*EXERCISE BRIEF:* The task calls for each line of the records below in which the word "Park" appears.

*DATA FOR REVIEW:*
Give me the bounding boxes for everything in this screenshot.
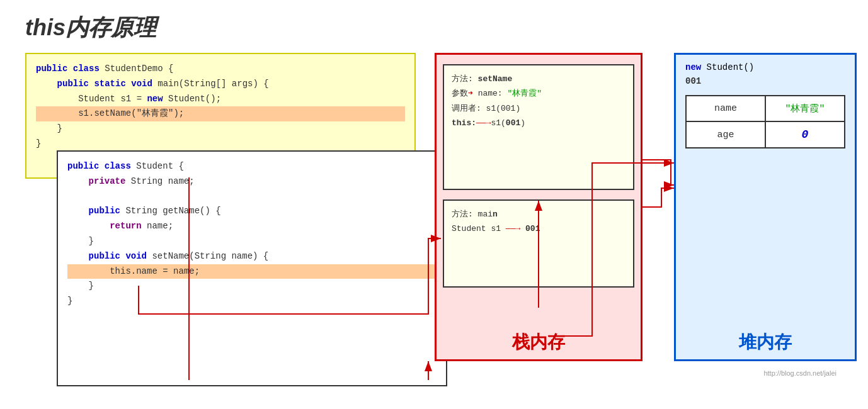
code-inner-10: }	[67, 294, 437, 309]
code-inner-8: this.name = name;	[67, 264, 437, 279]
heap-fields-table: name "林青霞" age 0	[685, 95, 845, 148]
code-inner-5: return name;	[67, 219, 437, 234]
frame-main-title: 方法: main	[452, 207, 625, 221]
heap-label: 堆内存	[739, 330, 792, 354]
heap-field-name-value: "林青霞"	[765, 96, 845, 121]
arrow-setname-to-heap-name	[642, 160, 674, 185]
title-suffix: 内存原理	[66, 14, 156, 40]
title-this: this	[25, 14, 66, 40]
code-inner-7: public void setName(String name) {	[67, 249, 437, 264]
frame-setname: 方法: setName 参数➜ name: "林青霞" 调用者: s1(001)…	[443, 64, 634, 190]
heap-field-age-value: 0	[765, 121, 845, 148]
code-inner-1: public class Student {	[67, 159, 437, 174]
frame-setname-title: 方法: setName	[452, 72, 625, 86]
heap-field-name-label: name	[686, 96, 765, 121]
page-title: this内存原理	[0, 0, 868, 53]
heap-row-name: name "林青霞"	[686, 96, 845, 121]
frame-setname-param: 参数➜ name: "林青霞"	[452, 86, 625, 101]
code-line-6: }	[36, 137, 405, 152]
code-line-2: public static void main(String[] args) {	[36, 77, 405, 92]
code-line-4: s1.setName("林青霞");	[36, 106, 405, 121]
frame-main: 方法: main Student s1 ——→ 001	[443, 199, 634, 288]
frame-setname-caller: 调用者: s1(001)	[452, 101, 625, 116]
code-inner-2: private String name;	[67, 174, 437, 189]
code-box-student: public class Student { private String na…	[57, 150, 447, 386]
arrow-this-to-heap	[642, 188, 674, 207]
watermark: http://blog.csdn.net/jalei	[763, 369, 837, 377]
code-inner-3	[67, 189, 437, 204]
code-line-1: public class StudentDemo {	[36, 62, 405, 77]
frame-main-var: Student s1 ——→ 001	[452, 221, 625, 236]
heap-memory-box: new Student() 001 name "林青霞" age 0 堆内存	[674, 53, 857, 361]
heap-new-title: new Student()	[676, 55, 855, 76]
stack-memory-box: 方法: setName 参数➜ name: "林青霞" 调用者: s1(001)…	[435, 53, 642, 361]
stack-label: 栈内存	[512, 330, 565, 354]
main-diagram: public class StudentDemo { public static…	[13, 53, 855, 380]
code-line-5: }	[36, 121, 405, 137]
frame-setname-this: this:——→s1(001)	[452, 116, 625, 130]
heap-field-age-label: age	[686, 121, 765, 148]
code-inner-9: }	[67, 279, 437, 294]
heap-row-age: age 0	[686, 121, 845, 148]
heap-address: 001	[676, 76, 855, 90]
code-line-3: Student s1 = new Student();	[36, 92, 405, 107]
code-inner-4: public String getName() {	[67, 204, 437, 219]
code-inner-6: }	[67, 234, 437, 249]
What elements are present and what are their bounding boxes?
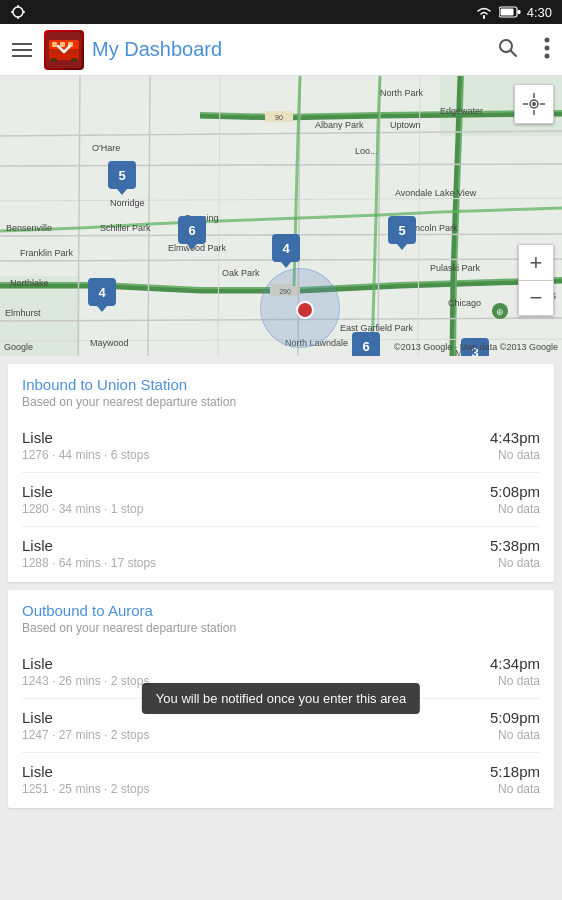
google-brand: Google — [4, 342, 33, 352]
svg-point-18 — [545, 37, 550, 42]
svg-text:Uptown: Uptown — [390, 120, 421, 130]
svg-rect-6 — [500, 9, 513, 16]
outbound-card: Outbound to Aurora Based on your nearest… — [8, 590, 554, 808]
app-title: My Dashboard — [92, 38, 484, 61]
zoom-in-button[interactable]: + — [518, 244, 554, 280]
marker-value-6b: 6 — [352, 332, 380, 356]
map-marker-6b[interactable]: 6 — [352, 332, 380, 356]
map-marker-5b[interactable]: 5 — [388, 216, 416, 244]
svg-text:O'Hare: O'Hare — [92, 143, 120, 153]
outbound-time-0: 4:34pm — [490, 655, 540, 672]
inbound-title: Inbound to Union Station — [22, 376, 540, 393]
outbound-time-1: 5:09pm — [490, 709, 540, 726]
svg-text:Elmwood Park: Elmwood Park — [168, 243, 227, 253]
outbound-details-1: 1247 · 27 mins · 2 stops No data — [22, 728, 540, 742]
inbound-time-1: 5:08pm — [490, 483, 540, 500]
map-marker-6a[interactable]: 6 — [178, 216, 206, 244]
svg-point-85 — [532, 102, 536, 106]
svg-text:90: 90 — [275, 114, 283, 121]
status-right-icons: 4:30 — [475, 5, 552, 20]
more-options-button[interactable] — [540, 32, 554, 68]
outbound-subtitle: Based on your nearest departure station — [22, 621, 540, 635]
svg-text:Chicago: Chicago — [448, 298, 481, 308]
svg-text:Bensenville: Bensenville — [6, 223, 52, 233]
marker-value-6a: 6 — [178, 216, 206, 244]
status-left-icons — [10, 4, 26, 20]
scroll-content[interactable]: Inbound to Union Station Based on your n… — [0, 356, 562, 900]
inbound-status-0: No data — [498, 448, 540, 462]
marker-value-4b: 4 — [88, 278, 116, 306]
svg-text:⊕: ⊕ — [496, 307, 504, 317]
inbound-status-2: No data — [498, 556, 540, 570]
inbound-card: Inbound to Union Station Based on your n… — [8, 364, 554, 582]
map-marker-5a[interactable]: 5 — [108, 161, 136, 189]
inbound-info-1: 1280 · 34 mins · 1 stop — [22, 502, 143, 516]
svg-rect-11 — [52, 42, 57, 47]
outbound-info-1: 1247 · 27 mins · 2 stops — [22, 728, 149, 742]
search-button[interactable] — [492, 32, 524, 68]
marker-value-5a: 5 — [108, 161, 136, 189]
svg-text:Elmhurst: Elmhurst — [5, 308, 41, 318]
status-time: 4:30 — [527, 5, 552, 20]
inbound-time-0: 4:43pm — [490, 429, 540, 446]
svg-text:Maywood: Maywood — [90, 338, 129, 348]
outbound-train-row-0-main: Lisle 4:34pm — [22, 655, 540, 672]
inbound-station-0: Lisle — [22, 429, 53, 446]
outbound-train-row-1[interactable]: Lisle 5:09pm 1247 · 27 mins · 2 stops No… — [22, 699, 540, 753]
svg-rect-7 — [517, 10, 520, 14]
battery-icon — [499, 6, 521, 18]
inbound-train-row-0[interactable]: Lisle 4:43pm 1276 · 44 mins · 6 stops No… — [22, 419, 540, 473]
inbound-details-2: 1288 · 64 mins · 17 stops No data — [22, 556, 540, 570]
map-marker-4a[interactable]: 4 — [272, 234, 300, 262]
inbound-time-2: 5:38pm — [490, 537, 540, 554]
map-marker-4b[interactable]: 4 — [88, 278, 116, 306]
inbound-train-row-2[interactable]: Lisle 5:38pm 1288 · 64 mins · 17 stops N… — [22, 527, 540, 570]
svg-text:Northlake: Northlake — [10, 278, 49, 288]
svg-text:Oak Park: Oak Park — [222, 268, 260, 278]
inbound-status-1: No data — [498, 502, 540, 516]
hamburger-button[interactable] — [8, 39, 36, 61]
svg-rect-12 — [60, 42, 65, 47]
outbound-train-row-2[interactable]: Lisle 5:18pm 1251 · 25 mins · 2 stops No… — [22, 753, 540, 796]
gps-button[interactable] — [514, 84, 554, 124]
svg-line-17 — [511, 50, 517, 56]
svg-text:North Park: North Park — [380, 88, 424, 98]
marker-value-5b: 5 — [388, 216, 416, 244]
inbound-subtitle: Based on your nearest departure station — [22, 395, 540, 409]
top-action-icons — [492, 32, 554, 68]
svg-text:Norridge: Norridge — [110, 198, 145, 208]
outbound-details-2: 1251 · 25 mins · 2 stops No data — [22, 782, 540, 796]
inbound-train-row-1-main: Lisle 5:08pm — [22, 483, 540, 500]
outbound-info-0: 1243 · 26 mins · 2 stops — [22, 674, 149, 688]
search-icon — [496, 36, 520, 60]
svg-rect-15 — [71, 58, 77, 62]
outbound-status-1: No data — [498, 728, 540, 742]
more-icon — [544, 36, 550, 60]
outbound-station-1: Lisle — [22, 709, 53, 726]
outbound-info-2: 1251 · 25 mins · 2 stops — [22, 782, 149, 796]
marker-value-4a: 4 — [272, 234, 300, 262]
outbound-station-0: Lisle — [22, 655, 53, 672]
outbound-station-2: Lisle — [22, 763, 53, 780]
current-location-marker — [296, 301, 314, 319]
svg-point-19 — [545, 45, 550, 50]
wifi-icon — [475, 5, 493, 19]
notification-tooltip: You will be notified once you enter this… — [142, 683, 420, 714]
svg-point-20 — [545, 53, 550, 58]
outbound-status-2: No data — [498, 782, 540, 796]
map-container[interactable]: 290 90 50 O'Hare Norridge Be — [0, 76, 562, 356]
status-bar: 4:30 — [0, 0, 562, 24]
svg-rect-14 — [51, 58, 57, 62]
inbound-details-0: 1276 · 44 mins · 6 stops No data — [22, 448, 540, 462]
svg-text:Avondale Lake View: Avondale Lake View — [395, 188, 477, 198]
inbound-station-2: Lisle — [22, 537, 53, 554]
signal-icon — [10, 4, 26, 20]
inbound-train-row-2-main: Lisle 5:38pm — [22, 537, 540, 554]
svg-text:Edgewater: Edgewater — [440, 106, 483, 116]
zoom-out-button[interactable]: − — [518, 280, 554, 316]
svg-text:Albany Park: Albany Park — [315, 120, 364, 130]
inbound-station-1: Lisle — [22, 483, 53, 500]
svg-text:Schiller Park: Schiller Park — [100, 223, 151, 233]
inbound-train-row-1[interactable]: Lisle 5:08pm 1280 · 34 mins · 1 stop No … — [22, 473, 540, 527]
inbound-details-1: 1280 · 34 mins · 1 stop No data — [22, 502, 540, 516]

*COMPLETED TASK:*
svg-text:Elmwood Park: Elmwood Park — [168, 243, 227, 253]
svg-text:Oak Park: Oak Park — [222, 268, 260, 278]
svg-text:North Park: North Park — [380, 88, 424, 98]
svg-text:Albany Park: Albany Park — [315, 120, 364, 130]
svg-text:Schiller Park: Schiller Park — [100, 223, 151, 233]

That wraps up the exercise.